What is being asked ->
Word for word, print all of the lines below.

━━ Records supplied ━━

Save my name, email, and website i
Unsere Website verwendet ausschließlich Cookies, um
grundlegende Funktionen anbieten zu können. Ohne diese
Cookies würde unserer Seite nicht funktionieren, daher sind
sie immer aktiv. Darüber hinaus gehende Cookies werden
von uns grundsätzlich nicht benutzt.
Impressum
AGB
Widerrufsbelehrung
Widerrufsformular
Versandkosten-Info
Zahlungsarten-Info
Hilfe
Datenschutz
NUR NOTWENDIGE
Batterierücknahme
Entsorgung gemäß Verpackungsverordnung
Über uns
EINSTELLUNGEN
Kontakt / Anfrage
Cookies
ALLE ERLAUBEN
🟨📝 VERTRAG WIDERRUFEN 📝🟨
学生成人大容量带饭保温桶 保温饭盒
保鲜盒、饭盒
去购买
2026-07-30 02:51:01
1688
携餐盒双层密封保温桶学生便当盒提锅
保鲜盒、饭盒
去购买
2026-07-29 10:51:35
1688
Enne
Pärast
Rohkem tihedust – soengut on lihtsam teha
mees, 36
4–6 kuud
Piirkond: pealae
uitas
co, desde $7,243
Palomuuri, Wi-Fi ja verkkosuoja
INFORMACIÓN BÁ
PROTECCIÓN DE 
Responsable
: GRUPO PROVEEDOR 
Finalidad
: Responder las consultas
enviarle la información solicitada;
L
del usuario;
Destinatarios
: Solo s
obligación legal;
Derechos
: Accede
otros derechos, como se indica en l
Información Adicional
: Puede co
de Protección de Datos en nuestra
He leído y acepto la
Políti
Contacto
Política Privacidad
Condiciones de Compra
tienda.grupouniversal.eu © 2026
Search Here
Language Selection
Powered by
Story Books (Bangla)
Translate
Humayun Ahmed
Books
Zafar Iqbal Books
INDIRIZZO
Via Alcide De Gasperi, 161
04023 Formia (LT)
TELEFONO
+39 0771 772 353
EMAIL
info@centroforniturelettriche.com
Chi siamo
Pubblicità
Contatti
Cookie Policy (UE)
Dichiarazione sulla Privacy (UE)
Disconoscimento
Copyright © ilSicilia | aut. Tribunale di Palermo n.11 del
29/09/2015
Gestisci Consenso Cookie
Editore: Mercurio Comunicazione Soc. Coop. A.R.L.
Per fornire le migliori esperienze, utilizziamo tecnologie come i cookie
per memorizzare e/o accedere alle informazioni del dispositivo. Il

━━━

Exercise answer ->
Save my name, email, and website i
Unsere Website verwendet ausschließlich Cookies, um
grundlegende Funktionen anbieten zu können. Ohne diese
Cookies würde unserer Seite nicht funktionieren, daher sind
sie immer aktiv. Darüber hinaus gehende Cookies werden
von uns grundsätzlich nicht benutzt.
Impressum
AGB
Widerrufsbelehrung
Widerrufsformular
Versandkosten-Info
Zahlungsarten-Info
Hilfe
Datenschutz
NUR NOTWENDIGE
Batterierücknahme
Entsorgung gemäß Verpackungsverordnung
Über uns
EINSTELLUNGEN
Kontakt / Anfrage
Cookies
ALLE ERLAUBEN
🟨📝 VERTRAG WIDERRUFEN 📝🟨
学生成人大容量带饭保温桶 保温饭盒
保鲜盒、饭盒
去购买
2026-07-30 02:51:01
1688
携餐盒双层密封保温桶学生便当盒提锅
保鲜盒、饭盒
去购买
2026-07-29 10:51:35
1688
Enne
Pärast
Rohkem tihedust – soengut on lihtsam teha
mees, 36
4–6 kuud
Piirkond: pealae
uitas
co, desde $7,243
Palomuuri, Wi-Fi ja verkkosuoja
INFORMACIÓN BÁ
PROTECCIÓN DE 
Responsable
: GRUPO PROVEEDOR 
Finalidad
: Responder las consultas
enviarle la información solicitada;
L
del usuario;
Destinatarios
: Solo s
obligación legal;
Derechos
: Accede
otros derechos, como se indica en l
Información Adicional
: Puede co
de Protección de Datos en nuestra
He leído y acepto la
Políti
Contacto
Política Privacidad
Condiciones de Compra
tienda.grupouniversal.eu © 2026
Search Here
Language Selection
Powered by
Story Books (Bangla)
Translate
Humayun Ahmed
Books
Zafar Iqbal Books
INDIRIZZO
Via Alcide De Gasperi, 161
04023 Formia (LT)
TELEFONO
+39 0771 772 353
EMAIL
info@centroforniturelettriche.com
Chi siamo
Pubblicità
Contatti
Cookie Policy (UE)
Dichiarazione sulla Privacy (UE)
Disconoscimento
Copyright © ilSicilia | aut. Tribunale di Palermo n.11 del
29/09/2015
Gestisci Consenso Cookie
Editore: Mercurio Comunicazione Soc. Coop. A.R.L.
Per fornire le migliori esperienze, utilizziamo tecnologie come i cookie
per memorizzare e/o accedere alle informazioni del dispositivo. Il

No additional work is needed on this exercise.